Tirée de ses pensées, Mand sursauta. Se retourna presque instantanément, serrant fermement une cuillère à soupe dans sa main gauche, le regard effaré comme si on l’avait prise en flagrant délit de pillage de frigo.
— Tu comptes faire quoi avec cette cuillère ?
La jeune fille servit un regard hébété à sa mère, confuse. Puis elle vit la cuillère qu’elle agrippait comme si sa vie en dépendait et se sentit stupide. Le rouge lui monta aux joues.
— Je… suis juste fatiguée ! C’est tout ! s’exclama-t-elle.
Et ce n’était pas faux. Elle avait réellement besoin de sommeil.
Laurence eut un moment de réflexion, consternée par sa propre incompréhension de l’attitude déroutante de sa fille. Ne souhaitant pas réfléchir plus que de mal, elle poussa un soupir :
— Va te reposer si tu en as besoin.
Elle retourna à la cuisine.
— Mais je vais quand même pas te laisser tout faire, non ? contesta la jeune fille.
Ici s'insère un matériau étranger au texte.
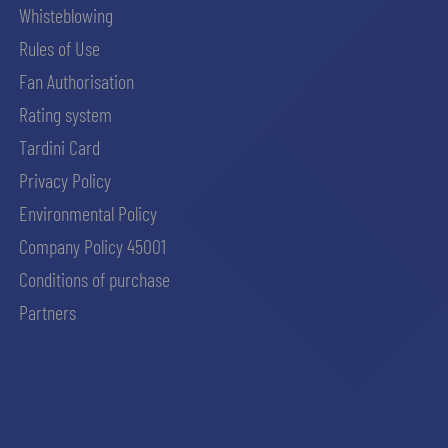
Whisteblowing
Rules of Use
Fan Authorisation
Rating system
Tardini Card
Privacy Policy
Environmental Policy
Company Policy 45001
Conditions of purchase
Partners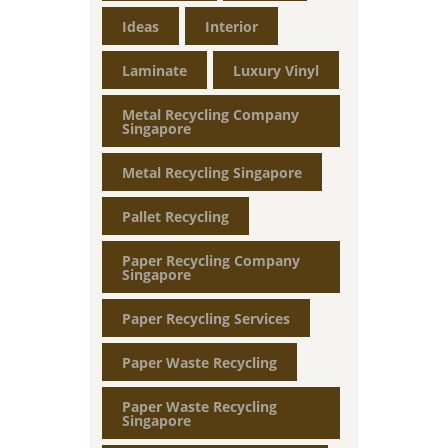
Ideas
Interior
Laminate
Luxury Vinyl
Metal Recycling Company
Singapore
Metal Recycling Singapore
Pallet Recycling
Paper Recycling Company
Singapore
Paper Recycling Services
Paper Waste Recycling
Paper Waste Recycling
Singapore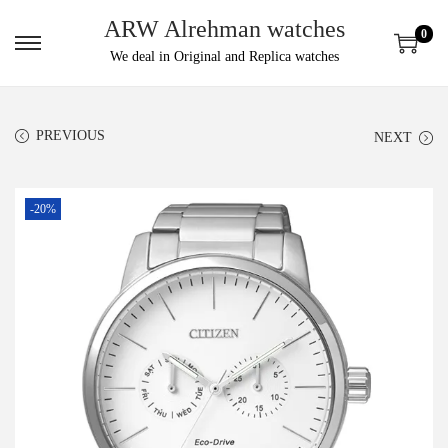
ARW Alrehman watches
0
We deal in Original and Replica watches
PREVIOUS
NEXT
-20%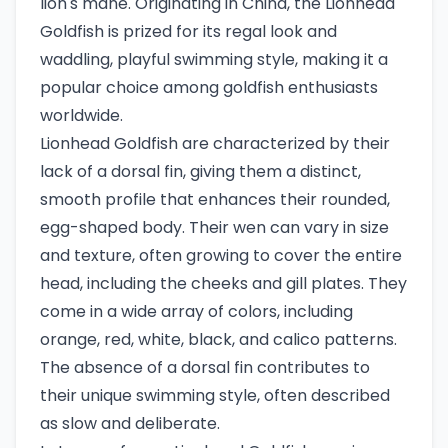
lion's mane. Originating in China, the Lionhead
Goldfish is prized for its regal look and
waddling, playful swimming style, making it a
popular choice among goldfish enthusiasts
worldwide.
Lionhead Goldfish are characterized by their
lack of a dorsal fin, giving them a distinct,
smooth profile that enhances their rounded,
egg-shaped body. Their wen can vary in size
and texture, often growing to cover the entire
head, including the cheeks and gill plates. They
come in a wide array of colors, including
orange, red, white, black, and calico patterns.
The absence of a dorsal fin contributes to
their unique swimming style, often described
as slow and deliberate.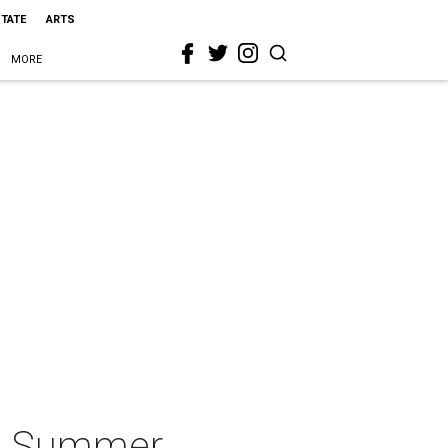
STATE
ARTS
MORE
 & Summer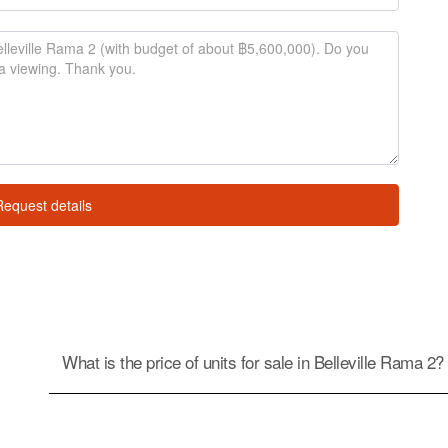
Request details
What is the price of units for sale in Belleville Rama 2?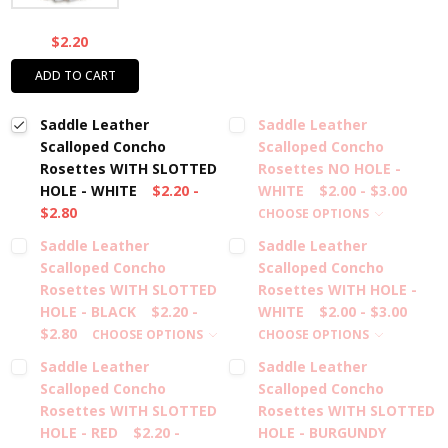
$2.20
ADD TO CART
Saddle Leather
Saddle Leather
Scalloped Concho
Scalloped Concho
Rosettes WITH SLOTTED
Rosettes NO HOLE -
HOLE - WHITE
$2.20 -
WHITE
$2.00 - $3.00
$2.80
CHOOSE OPTIONS
Saddle Leather
Saddle Leather
Scalloped Concho
Scalloped Concho
Rosettes WITH SLOTTED
Rosettes WITH HOLE -
HOLE - BLACK
$2.20 -
WHITE
$2.00 - $3.00
$2.80
CHOOSE OPTIONS
CHOOSE OPTIONS
Saddle Leather
Saddle Leather
Scalloped Concho
Scalloped Concho
Rosettes WITH SLOTTED
Rosettes WITH SLOTTED
HOLE - RED
$2.20 -
HOLE - BURGUNDY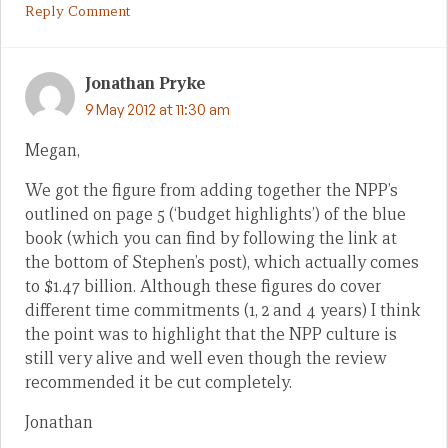
Reply Comment
Jonathan Pryke
9 May 2012 at 11:30 am
Megan,
We got the figure from adding together the NPP’s
outlined on page 5 (‘budget highlights’) of the blue
book (which you can find by following the link at
the bottom of Stephen’s post), which actually comes
to $1.47 billion. Although these figures do cover
different time commitments (1, 2 and 4 years) I think
the point was to highlight that the NPP culture is
still very alive and well even though the review
recommended it be cut completely.
Jonathan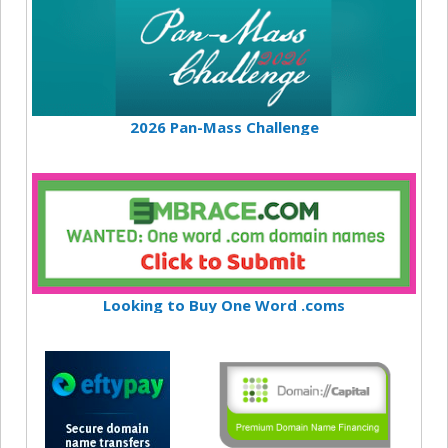
2026 Pan-Mass Challenge
Looking to Buy One Word .coms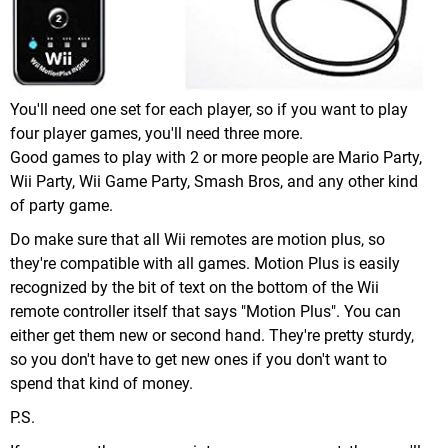
You'll need one set for each player, so if you want to play
four player games, you'll need three more.
Good games to play with 2 or more people are Mario Party,
Wii Party, Wii Game Party, Smash Bros, and any other kind
of party game.
Do make sure that all Wii remotes are motion plus, so
they're compatible with all games. Motion Plus is easily
recognized by the bit of text on the bottom of the Wii
remote controller itself that says "Motion Plus". You can
either get them new or second hand. They're pretty sturdy,
so you don't have to get new ones if you don't want to
spend that kind of money.
P.S.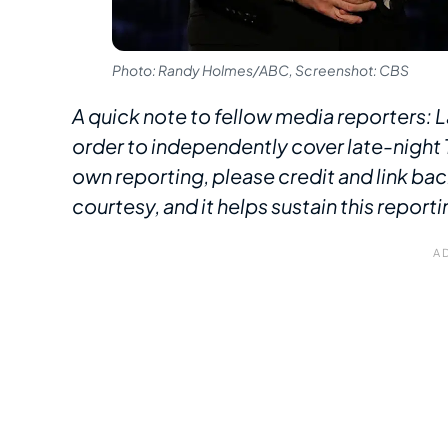
Photo: Randy Holmes/ABC, Screenshot: CBS
A quick note to fellow media reporters: L
order to independently cover late-night T
own reporting, please credit and link bac
courtesy, and it helps sustain this reporti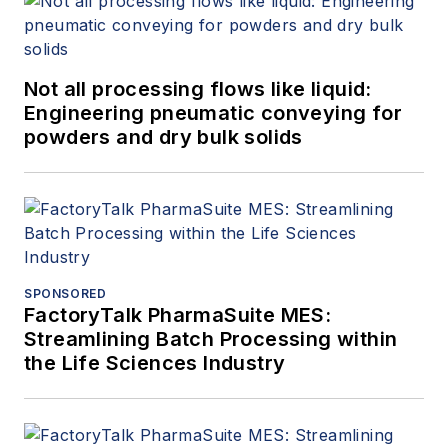
Not all processing flows like liquid:
Engineering pneumatic conveying for
powders and dry bulk solids
SPONSORED
FactoryTalk PharmaSuite MES:
Streamlining Batch Processing within
the Life Sciences Industry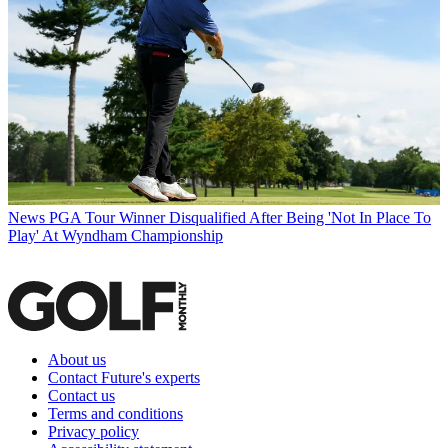
News
PGA Tour Winner Disqualified After Being 'Not In Place To
Play' At Wyndham Championship
About us
Contact Future's experts
Contact us
Terms and conditions
Privacy policy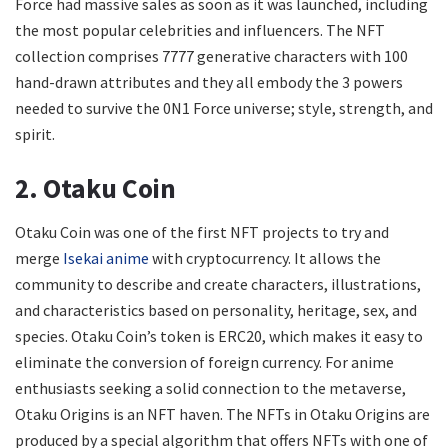
Force had massive sales as soon as it was launched, including
the most popular celebrities and influencers. The NFT
collection comprises 7777 generative characters with 100
hand-drawn attributes and they all embody the 3 powers
needed to survive the 0N1 Force universe; style, strength, and
spirit.
2. Otaku Coin
Otaku Coin was one of the first NFT projects to try and
merge
Isekai anime
with cryptocurrency. It allows the
community to describe and create characters, illustrations,
and characteristics based on personality, heritage, sex, and
species. Otaku Coin’s token is ERC20, which makes it easy to
eliminate the conversion of foreign currency. For anime
enthusiasts seeking a solid connection to the metaverse,
Otaku Origins is an NFT haven. The NFTs in Otaku Origins are
produced by a special algorithm that offers NFTs with one of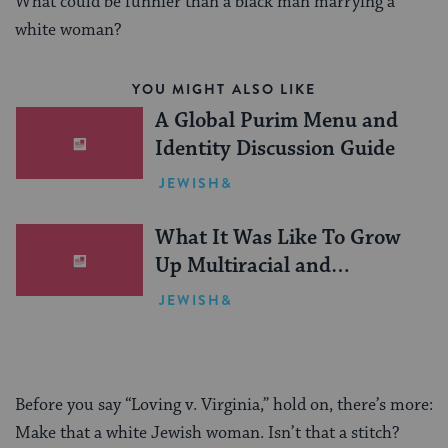
What could be funnier than a black man marrying a
white woman?
YOU MIGHT ALSO LIKE
A Global Purim Menu and
Identity Discussion Guide
JEWISH&
What It Was Like To Grow
Up Multiracial and
Orthodox in a Hasidic
JEWISH&
Enclave
Before you say “Loving v. Virginia,” hold on, there’s more:
Make that a white Jewish woman. Isn’t that a stitch?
— Amanda, c’est bon. T’occupe. Puis je me passerai d’avoir une godiche qui me traîne dans les pattes.
Inépuisable…
— Bon, d’accord, fit Mand qui s’éloignait déjà vers l’escalier.
Laissant sa mère à la corvée, elle se pressa, bien contente non seulement d’avoir survécu une nouvelle fois à l’épreuve du dîner du vendredi soir mais aussi de pouvoir s’accorder un moment de calme, en tête à tête avec elle-même. À mi-chemin, s’assurant qu’elle ne serait pas entendue, elle glissa :
— Préviens-moi quand le Diable passera prendre ton âme.
J’aimerais bien voir à quoi il ressemble.